By 1918, though, droves of men had been called to World War I. The shortage of students allowed Tinkham to resurrect the issue yet again, and in 1920 he commissioned a report on female admission to other medical schools all around the country. Pressure from Lieutenant Governor Abram Foote, whose daughter aspired to be a physician, legal advice from fellow board of trustees member Judge Edmund Mower, who shared his opinion that public colleges must accept all qualified citizens, and results showing that a majority of grade “A” medical schools around the country had female students, forced a vote by the medical school faculty. The vote in favor of admitting women came in March of 1920. Miss Estelle Foote of Middlebury, the Lieutenant Governor’s daughter, submitted the first application in May of that year.

With considerable administrative hurdles cleared, women then faced an even nastier challenge: their fellow students. An anonymous letter to the Vermont Cynic in the spring of 1920 insisted that women did not possess the “mental temperament or physical capabilities which are essential to the successful physician.” The student paper decided to print two letters in response, including one that reminded the protesters that Johns Hopkins University, one of the most revered medical schools in the country, had been admitting women since 1890 without ruining its reputation.

And so it happened that in the fall of 1920; after two years at UVM, Dorothy Lang quietly matriculated in the College of Medicine. Estelle Foote and Naomi Lanou followed Lang in 1921; Bertha Chase entered in 1922; and Doris Sidwell and Eloise Bailey began in 1923. All but Lang appear in the 1926 Ariel photo, as she had already graduated cum laude. The other five stand sternly together, each seeming to silently assert her presence in a world that had not yet acknowledged her equality.

Dorothy Lang, M.D.’24 and Naomi Lanou, M.D.’25 at the clinic she founded in 1952 in Ethiopia.

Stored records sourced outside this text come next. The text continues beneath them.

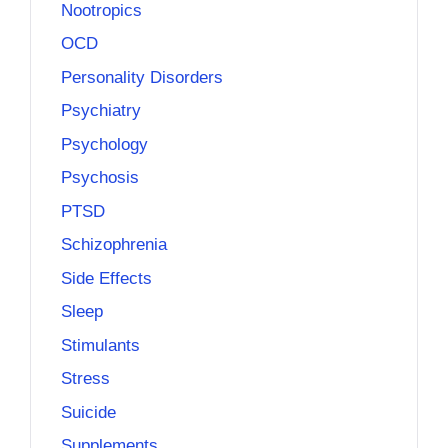
Nootropics
OCD
Personality Disorders
Psychiatry
Psychology
Psychosis
PTSD
Schizophrenia
Side Effects
Sleep
Stimulants
Stress
Suicide
Supplements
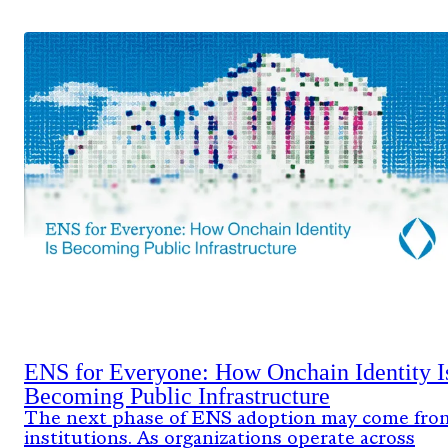
ENS for Everyone: How Onchain Identity I
Becoming Public Infrastructure
The next phase of ENS adoption may come fro
institutions. As organizations operate across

Dorothy Lang, M.D.’24 (left) and Naomi Lanou, M.D.’25 at the clinic she founded in 1952 in Ethiopia.

 

DOROTHY MARY LANG graduated from Peoples Academy High School in Morrisville in 1916, then packed her bags and headed to New York. She wanted to be an actress in the nascent film industry, and with her cherubic beauty and intrinsic cleverness she found some success. But after discovering that an old friend had been killed in World War I, her goals changed. “Ever since I found Howard’s name in the casualty list, I have been thinking what a slacker I was,” wrote Lang in her journal. “That I should be a moving picture actress while my dearest friends were giving their lives to make the world safe for democracy, suddenly seemed a cowardly occupation.”

Lang began working for the War Trade Board in New York City. She returned to Vermont, and by 1920 she had been admitted to the College of Medicine, and in 1924 she graduated, a small, smiling face in the class photo, peeking out from an enormous bouquet of flowers and a crowd of thirty-two tall, stern-looking men. Lang returned to New York after medical school, this time as a doctor. She worked at various hospitals in the city, Long Island, and Westchester, New York, where she met her husband Craig Bulger, who was also a doctor. The couple later moved to White Plains, where she, as a successful allergist and pedi­atrician, and her husband had a joint office. They and their children Craig and John lived above. “She absolutely loved medicine,” says her son John Bulger. “It was her life.” She died in 1955, of cancer, at age 56.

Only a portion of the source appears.